Listed records:

--------

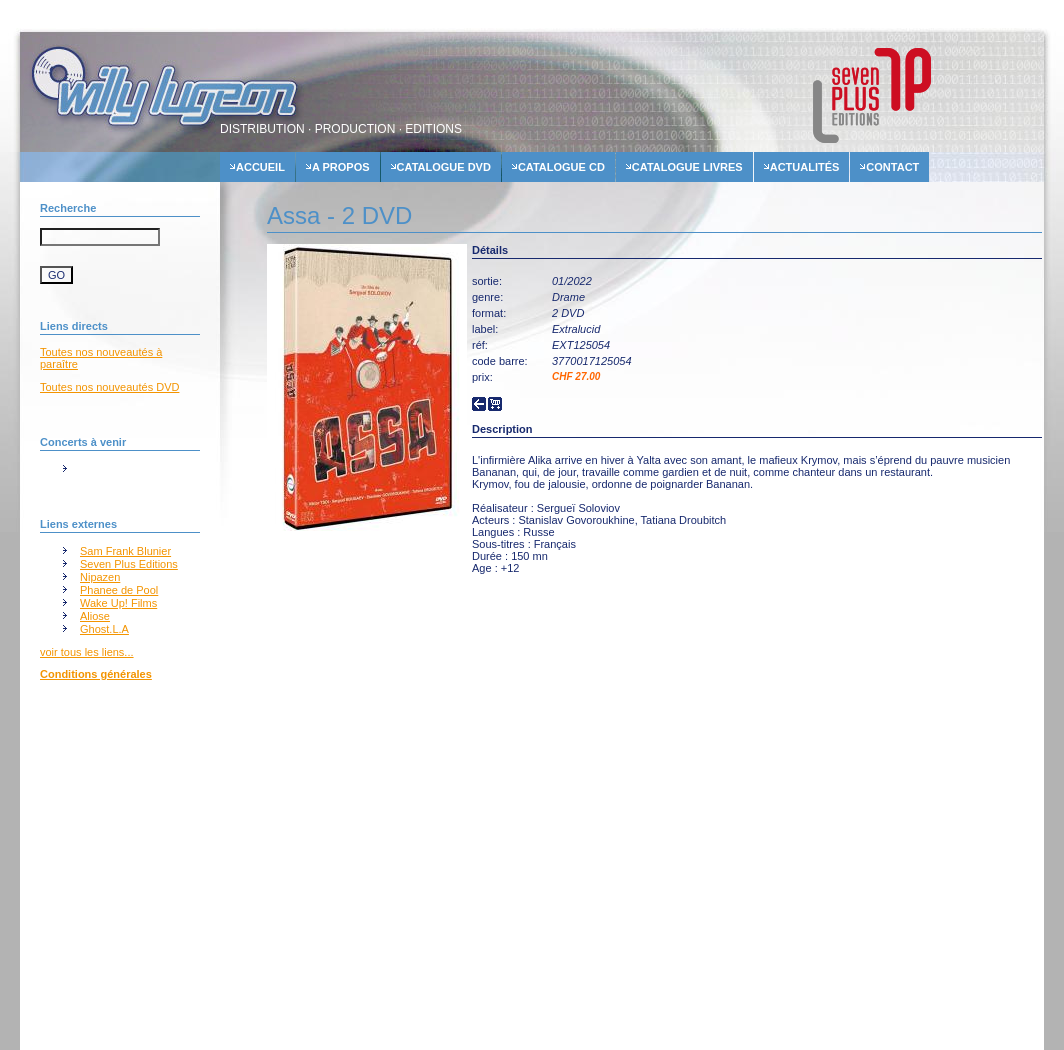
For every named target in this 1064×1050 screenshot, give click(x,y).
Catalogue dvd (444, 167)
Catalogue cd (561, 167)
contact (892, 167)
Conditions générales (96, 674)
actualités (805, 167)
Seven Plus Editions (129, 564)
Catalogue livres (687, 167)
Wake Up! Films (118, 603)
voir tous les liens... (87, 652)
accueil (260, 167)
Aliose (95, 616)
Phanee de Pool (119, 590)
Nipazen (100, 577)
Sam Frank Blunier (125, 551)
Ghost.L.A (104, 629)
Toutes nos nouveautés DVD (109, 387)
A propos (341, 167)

--------

How to complete this task: Above are the records; return them exactly, minus the pictures.

Output:
For every named target in this 1064×1050 screenshot, give click(x,y).
Catalogue dvd (444, 167)
Catalogue cd (561, 167)
contact (892, 167)
Conditions générales (96, 674)
actualités (805, 167)
Seven Plus Editions (129, 564)
Catalogue livres (687, 167)
Wake Up! Films (118, 603)
voir tous les liens... (87, 652)
accueil (260, 167)
Aliose (95, 616)
Phanee de Pool (119, 590)
Nipazen (100, 577)
Sam Frank Blunier (125, 551)
Ghost.L.A (104, 629)
Toutes nos nouveautés DVD (109, 387)
A propos (341, 167)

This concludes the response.